Electromotive force is equal to internal resistance times current plus resistance of other components in the circuit times current.
$$\varepsilon = rI + RI$$
Therefore:
$$V= \varepsilon-rI$$
What I'm really confused about is this graph:
This graph relates to battery being used up. This means decrease of voltage (why?).
According to the graph as voltage decreases, current increases.
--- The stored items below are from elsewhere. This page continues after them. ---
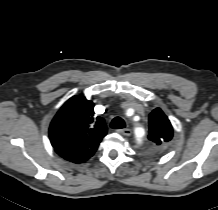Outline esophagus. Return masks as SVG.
Listing matches in <instances>:
<instances>
[{
  "mask_svg": "<svg viewBox=\"0 0 218 210\" xmlns=\"http://www.w3.org/2000/svg\"><path fill=\"white\" fill-rule=\"evenodd\" d=\"M117 132L119 134L125 135V136H129L131 134V130L128 128H124V129H119L117 130Z\"/></svg>",
  "mask_w": 218,
  "mask_h": 210,
  "instance_id": "esophagus-1",
  "label": "esophagus"
}]
</instances>
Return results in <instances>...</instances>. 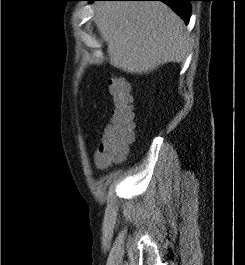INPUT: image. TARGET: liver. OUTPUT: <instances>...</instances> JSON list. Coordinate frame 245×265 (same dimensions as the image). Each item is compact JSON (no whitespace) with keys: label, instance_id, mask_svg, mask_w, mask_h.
Masks as SVG:
<instances>
[{"label":"liver","instance_id":"6515ba94","mask_svg":"<svg viewBox=\"0 0 245 265\" xmlns=\"http://www.w3.org/2000/svg\"><path fill=\"white\" fill-rule=\"evenodd\" d=\"M94 20L108 42L111 63L123 71L148 74L186 58L189 38L185 23L162 2H96Z\"/></svg>","mask_w":245,"mask_h":265}]
</instances>
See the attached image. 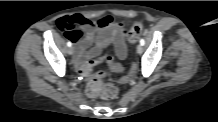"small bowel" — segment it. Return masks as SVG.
<instances>
[{
	"mask_svg": "<svg viewBox=\"0 0 218 122\" xmlns=\"http://www.w3.org/2000/svg\"><path fill=\"white\" fill-rule=\"evenodd\" d=\"M80 32V36L72 41L76 44V62L74 72L97 53H102L109 45H113L116 56L123 60L127 56V31L122 23L114 17L105 16L93 22L82 15L65 17ZM83 33V38H82Z\"/></svg>",
	"mask_w": 218,
	"mask_h": 122,
	"instance_id": "1",
	"label": "small bowel"
}]
</instances>
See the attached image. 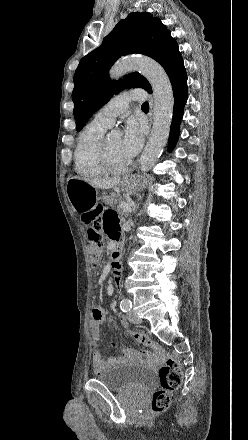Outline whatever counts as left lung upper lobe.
Masks as SVG:
<instances>
[{
	"instance_id": "5c2ea615",
	"label": "left lung upper lobe",
	"mask_w": 248,
	"mask_h": 440,
	"mask_svg": "<svg viewBox=\"0 0 248 440\" xmlns=\"http://www.w3.org/2000/svg\"><path fill=\"white\" fill-rule=\"evenodd\" d=\"M140 53L162 65L170 81L187 76L178 44L161 20L147 12H134L121 20L104 38L101 46L83 57L74 74V118L77 131L106 104L113 93L127 88H143L152 93L147 79L138 72L123 80L111 81L108 70L121 56Z\"/></svg>"
}]
</instances>
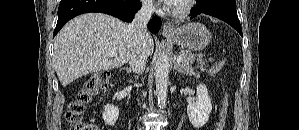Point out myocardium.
I'll return each instance as SVG.
<instances>
[{"label": "myocardium", "mask_w": 299, "mask_h": 130, "mask_svg": "<svg viewBox=\"0 0 299 130\" xmlns=\"http://www.w3.org/2000/svg\"><path fill=\"white\" fill-rule=\"evenodd\" d=\"M195 2L196 1H194V0H185V1L179 2L171 7V14L175 18L186 17L192 10Z\"/></svg>", "instance_id": "obj_1"}]
</instances>
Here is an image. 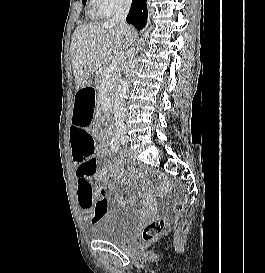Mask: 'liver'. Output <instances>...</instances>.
Instances as JSON below:
<instances>
[{
  "label": "liver",
  "mask_w": 265,
  "mask_h": 273,
  "mask_svg": "<svg viewBox=\"0 0 265 273\" xmlns=\"http://www.w3.org/2000/svg\"><path fill=\"white\" fill-rule=\"evenodd\" d=\"M132 31L110 21L79 25L71 38L70 53L76 89L84 87L91 76L112 57L124 58Z\"/></svg>",
  "instance_id": "6515ba94"
}]
</instances>
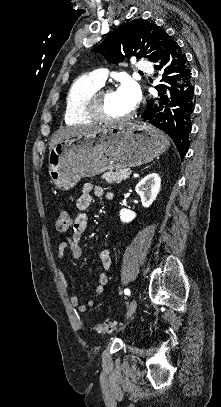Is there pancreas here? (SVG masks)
I'll use <instances>...</instances> for the list:
<instances>
[{"label":"pancreas","mask_w":221,"mask_h":407,"mask_svg":"<svg viewBox=\"0 0 221 407\" xmlns=\"http://www.w3.org/2000/svg\"><path fill=\"white\" fill-rule=\"evenodd\" d=\"M128 172L129 169L122 168L116 170L115 172L114 171L106 172L102 175V178L105 179L107 183H120L122 180H125L129 177L127 175Z\"/></svg>","instance_id":"1"}]
</instances>
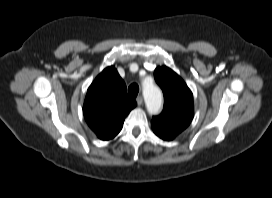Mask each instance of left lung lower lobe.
<instances>
[{"instance_id": "obj_1", "label": "left lung lower lobe", "mask_w": 272, "mask_h": 198, "mask_svg": "<svg viewBox=\"0 0 272 198\" xmlns=\"http://www.w3.org/2000/svg\"><path fill=\"white\" fill-rule=\"evenodd\" d=\"M154 132H155V134L158 136V137H160L161 139H163V140H172L173 139V137H171V136H169V135H166V134H164V133H162V132H159V131H156V130H153Z\"/></svg>"}]
</instances>
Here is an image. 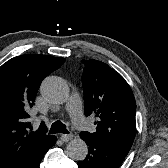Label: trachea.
<instances>
[{
	"mask_svg": "<svg viewBox=\"0 0 168 168\" xmlns=\"http://www.w3.org/2000/svg\"><path fill=\"white\" fill-rule=\"evenodd\" d=\"M49 133L50 134H55V133H64V134H67L69 132L66 129V126L61 121H56V122H54L52 124Z\"/></svg>",
	"mask_w": 168,
	"mask_h": 168,
	"instance_id": "obj_1",
	"label": "trachea"
}]
</instances>
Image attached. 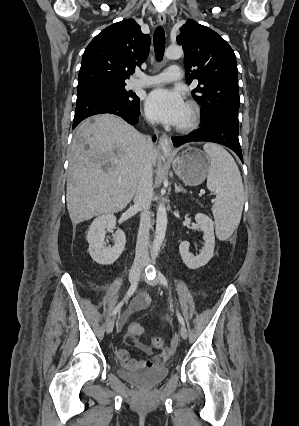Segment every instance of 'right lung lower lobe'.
<instances>
[{
  "label": "right lung lower lobe",
  "instance_id": "98d812e1",
  "mask_svg": "<svg viewBox=\"0 0 299 426\" xmlns=\"http://www.w3.org/2000/svg\"><path fill=\"white\" fill-rule=\"evenodd\" d=\"M104 113L118 115L129 124L135 125L138 123L137 117L140 115V99L138 102L130 104L103 93H81L77 95L73 129L85 118ZM155 139L154 136L153 140L155 141Z\"/></svg>",
  "mask_w": 299,
  "mask_h": 426
}]
</instances>
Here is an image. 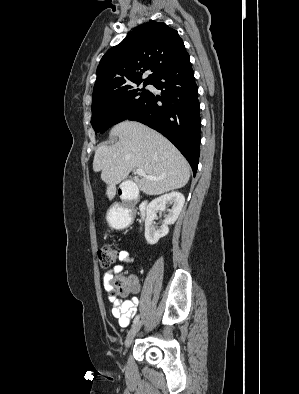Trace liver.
<instances>
[{"mask_svg": "<svg viewBox=\"0 0 299 394\" xmlns=\"http://www.w3.org/2000/svg\"><path fill=\"white\" fill-rule=\"evenodd\" d=\"M110 136L119 138L114 145H102L95 151L93 170L101 171L107 184L106 194L112 199L116 185L133 169H142L148 179L134 177L139 189L147 195H160L187 184L190 168L178 149L163 135L135 121L115 125Z\"/></svg>", "mask_w": 299, "mask_h": 394, "instance_id": "obj_1", "label": "liver"}]
</instances>
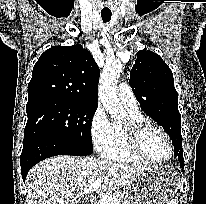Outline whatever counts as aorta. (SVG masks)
Wrapping results in <instances>:
<instances>
[{
    "label": "aorta",
    "instance_id": "762f6f07",
    "mask_svg": "<svg viewBox=\"0 0 206 204\" xmlns=\"http://www.w3.org/2000/svg\"><path fill=\"white\" fill-rule=\"evenodd\" d=\"M122 71L118 60L106 62L99 80V99L112 118L120 119L125 110L117 96V82Z\"/></svg>",
    "mask_w": 206,
    "mask_h": 204
}]
</instances>
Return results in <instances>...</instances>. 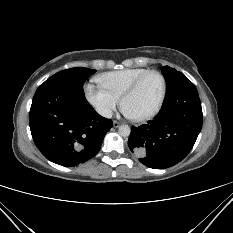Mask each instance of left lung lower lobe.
Segmentation results:
<instances>
[{"label":"left lung lower lobe","mask_w":233,"mask_h":233,"mask_svg":"<svg viewBox=\"0 0 233 233\" xmlns=\"http://www.w3.org/2000/svg\"><path fill=\"white\" fill-rule=\"evenodd\" d=\"M202 107L195 85L181 72L167 88L161 110L132 127L128 146L147 167H171L191 151L202 127Z\"/></svg>","instance_id":"1"}]
</instances>
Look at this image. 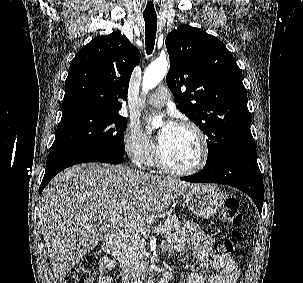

The only way I can explain it using the equation V=e-rI is that for some reason internal resistance r increases and as eloctromotive force stays the same, this means decrease in voltage V so both sides equal each other again. But wait! According to the graph current was supposed to increase and the above reasoning doesn't account for that. Please explain in your own words step by step how you can explain this graph using the equation V=e-rI.
Best Answer
If you load up a motor with a physical force the motor starts to decrease speed as the torque from the physical load ramps up. Eventually the motor slows down so much it stalls and you are left with zero speed and maximum torque.
It's the same for a battery. Without a load it runs at full speed (open circuit voltage) and as you load it up the terminal voltage lowers as the current taken increases. Eventually, with a shorted out battery the current taken is at maximum but the terminal voltage is zero.
The internal resistance of the cell causes this to happen. If a cell didn't have internal resistance it could supply any amount of current without the terminal voltage falling (an impossibility of course).